--- START ---

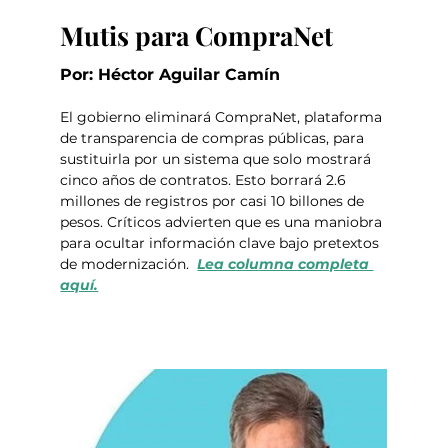
Mutis para CompraNet
Por: Héctor Aguilar Camín
El gobierno eliminará CompraNet, plataforma 
de transparencia de compras públicas, para 
sustituirla por un sistema que solo mostrará 
cinco años de contratos. Esto borrará 2.6 
millones de registros por casi 10 billones de 
pesos. Críticos advierten que es una maniobra 
para ocultar información clave bajo pretextos 
de modernización.  
Lea columna completa 
aquí.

--- END ---

WHAT THE TASK REQUIRES
Every line holding the word "CompraNet" should be copied out of the records above.

EXPECTED OUTPUT
Mutis para CompraNet
El gobierno eliminará CompraNet, plataforma 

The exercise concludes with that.